Francisco Ribalta (1565-1628)
THE PROPERTY OF A NOBLEMAN
Francisco Ribalta (1565-1628)

Christ at the Column

細節
Francisco Ribalta (1565-1628)
Christ at the Column
oil on canvas
78 x 53¾in. (198.2 x 136.5cm.) including an addition of 22.2cm. at the top

拍品專文

Catalan by birth, Francisco Ribalta received his artistic training in Madrid, under artists commissioned by Philip II to work at the Escorial. There he would have acquainted himself with the King's picture collection, especially works by the Venetian masters Titian and Sebastiano del Piombo, as well as looking at other Spanish artists such as Navarrete el Mudo and Bartolomé Carducho: all of them having some sort of influence on this highly receptive painter. Later he settled in Valencia, where he led a school of painting which included his son, Juan Ribalta (1597-1628) and stepson, Vicente Castelló (c. 1586-c. 1636), who, with other artists, have become collectively known as 'Los Ribalta'.

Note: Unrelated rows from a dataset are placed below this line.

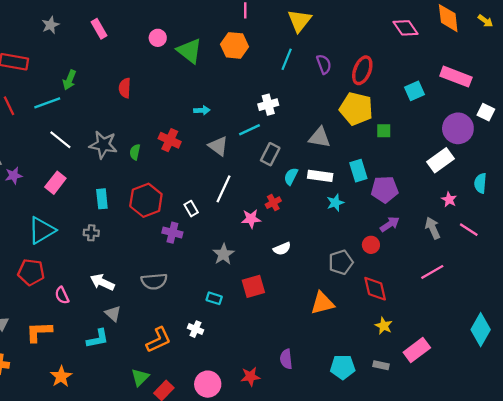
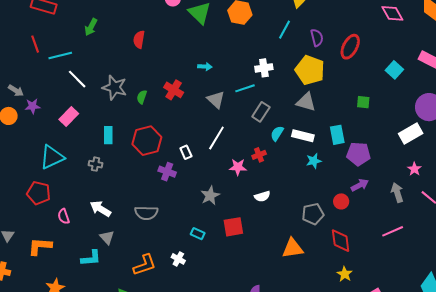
cyan square: (414, 91) -> (394, 70), turned -30
cyan line: (47, 103) -> (60, 55), moved
yellow pentagon: (356, 109) -> (310, 70), moved

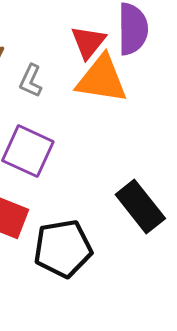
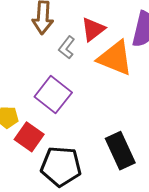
red triangle: (88, 42) -> (93, 29), moved

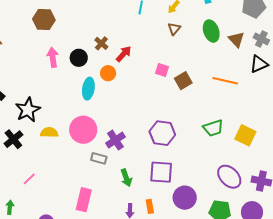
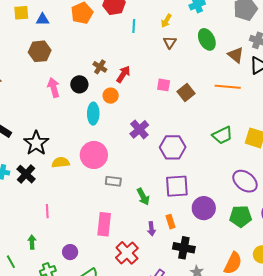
brown triangle: (236, 39) -> (236, 55), moved
purple cross: (115, 140) -> (139, 129), moved
pink line: (29, 179) -> (47, 211), turned -40

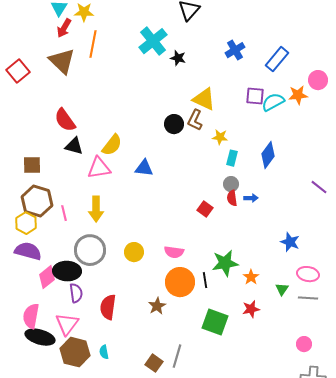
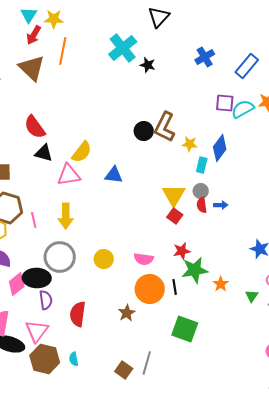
yellow triangle: (204, 99) -> (174, 195), moved, turned 35
brown L-shape: (195, 120) -> (165, 127), size x1.4
blue diamond: (268, 155) -> (220, 148), moved
red star: (251, 309) -> (182, 251), moved

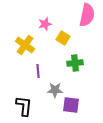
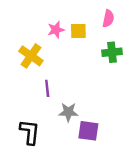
pink semicircle: (87, 15) -> (108, 19), size x0.6
yellow square: (63, 38) -> (78, 31), moved, turned -32
green cross: (75, 63) -> (112, 52), moved

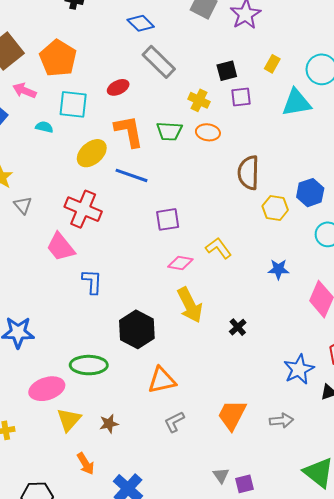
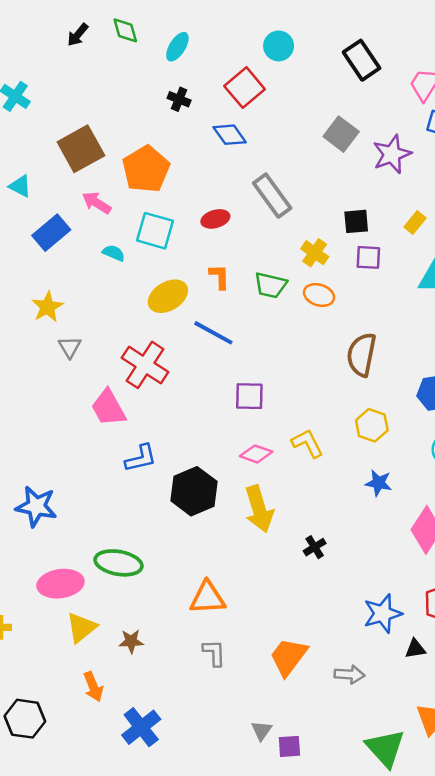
blue diamond: (141, 23) -> (230, 135), moved
orange L-shape: (129, 131) -> (219, 277), size x0.6
yellow hexagon: (275, 208) -> (372, 425), moved
blue L-shape: (92, 282) -> (141, 458), turned 64
black hexagon: (137, 329) -> (194, 491), moved
gray L-shape: (174, 422) -> (214, 653), turned 105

Ribalta's mature work from c. 1620, the period to which the present picture can be dated, is characterized by a pronounced move towards the production of highly naturalistic forms: his figures are painted realistically from muscular models taken from everyday life, powerfully modelled by strong chiaroscuro. In this, he is above all endebted to the work of Caravaggio, with whose Flagellation of 1607, now in the Museo di Capodimonte, Naples, the present picture invites comparison.